All the four films arrived on blu ray with MPEG-4 AVC 1080p 2.35:1 encode.

Raiders of the Lost Ark (blu ray) 1981

Supervised by director Steven Spielberg and renowned sound designer Ben Burtt, Raiders of the Lost Ark has been meticulously restored with careful attention to preserving the original look, sound and feel of the iconic film. The original negative was first scanned at 4K and then examined frame-by-frame so that any damage could be repaired.
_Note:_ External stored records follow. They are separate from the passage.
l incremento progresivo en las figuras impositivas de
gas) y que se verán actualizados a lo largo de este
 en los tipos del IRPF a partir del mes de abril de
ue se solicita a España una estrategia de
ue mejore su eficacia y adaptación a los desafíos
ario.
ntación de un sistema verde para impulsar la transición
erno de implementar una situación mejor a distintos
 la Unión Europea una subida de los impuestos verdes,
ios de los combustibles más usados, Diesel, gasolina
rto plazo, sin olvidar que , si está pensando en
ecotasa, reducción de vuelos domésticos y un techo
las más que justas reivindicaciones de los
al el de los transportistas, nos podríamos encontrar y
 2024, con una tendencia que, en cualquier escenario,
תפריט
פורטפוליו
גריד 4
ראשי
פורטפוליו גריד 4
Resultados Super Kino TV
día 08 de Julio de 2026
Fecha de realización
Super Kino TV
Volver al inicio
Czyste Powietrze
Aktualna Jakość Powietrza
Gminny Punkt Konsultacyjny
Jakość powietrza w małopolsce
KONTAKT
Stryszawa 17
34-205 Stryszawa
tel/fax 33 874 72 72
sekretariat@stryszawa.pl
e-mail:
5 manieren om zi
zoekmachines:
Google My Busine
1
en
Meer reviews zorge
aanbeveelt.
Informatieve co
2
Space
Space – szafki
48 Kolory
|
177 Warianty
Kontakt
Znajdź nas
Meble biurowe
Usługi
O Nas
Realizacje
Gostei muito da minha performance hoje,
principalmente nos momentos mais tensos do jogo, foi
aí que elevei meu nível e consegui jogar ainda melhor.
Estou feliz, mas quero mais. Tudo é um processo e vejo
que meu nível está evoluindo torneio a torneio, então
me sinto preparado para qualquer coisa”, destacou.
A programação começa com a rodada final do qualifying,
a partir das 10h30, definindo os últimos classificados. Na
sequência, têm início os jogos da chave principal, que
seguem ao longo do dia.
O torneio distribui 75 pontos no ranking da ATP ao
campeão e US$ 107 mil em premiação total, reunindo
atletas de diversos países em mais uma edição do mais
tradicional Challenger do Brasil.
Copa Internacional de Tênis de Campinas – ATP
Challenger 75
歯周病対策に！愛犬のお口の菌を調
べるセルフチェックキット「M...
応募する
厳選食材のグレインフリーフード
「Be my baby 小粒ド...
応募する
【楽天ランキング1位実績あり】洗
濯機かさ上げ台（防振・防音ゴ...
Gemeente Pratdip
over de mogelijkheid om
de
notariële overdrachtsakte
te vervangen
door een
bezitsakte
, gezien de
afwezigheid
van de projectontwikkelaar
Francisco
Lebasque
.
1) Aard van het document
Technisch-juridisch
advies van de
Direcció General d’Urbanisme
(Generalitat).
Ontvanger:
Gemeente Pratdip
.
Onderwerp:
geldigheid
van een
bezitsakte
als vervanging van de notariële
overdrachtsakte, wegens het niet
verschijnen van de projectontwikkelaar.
The final result is a well-defined, fantastic cinematic presentation, that beat all the images from the past: from VHS tapes, laser discs to recent DVDs. The movie begins with arguably its weakest visual sequence in the forest and cave. But, the subsequent chase scene - Indy running from the Hovitos - reveals the film's brightest and most well-defined shots yet, with dazzling colours and clarity. The transfer is at its absolute demo-worthy best as Indy runs through the city, trying to rescue Marion before she's placed in the truck packed with explosives. The intricate detailing on the earthen coloured façades, the sandy terrain, the wicker baskets, and the dusty clothes is nothing short of mesmerizing. The interior of the map room is equally stunning; close-ups in those shots of Indy dusting off the floor reveal every last grain of sand. This is a very pleasing video presentation.